Stored items:
━━━━━━━━━━━━━━━━━━━━━━━━━━━━━━

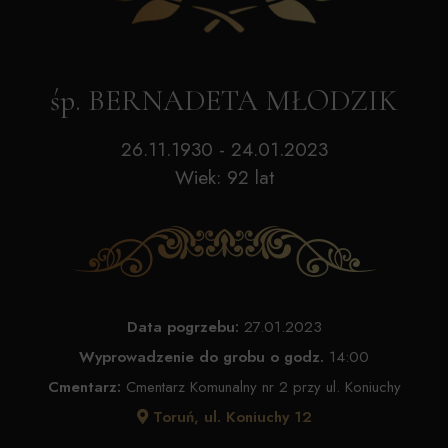
śp. BERNADETA MŁODZIK
26.11.1930 - 24.01.2023
Wiek: 92 lat
Data pogrzebu:
27.01.2023
Wyprowadzenie do grobu o godz.
14:00
Cmentarz:
Cmentarz Komunalny nr 2 przy ul. Koniuchy
Toruń, ul. Koniuchy 12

━━━━━━━━━━━━━━━━━━━━━━━━━━━━━━

Action item:
Output every line of the records exactly, excluding all pictures.

Answer:
śp. BERNADETA MŁODZIK
26.11.1930 - 24.01.2023
Wiek: 92 lat
Data pogrzebu:
27.01.2023
Wyprowadzenie do grobu o godz.
14:00
Cmentarz:
Cmentarz Komunalny nr 2 przy ul. Koniuchy
Toruń, ul. Koniuchy 12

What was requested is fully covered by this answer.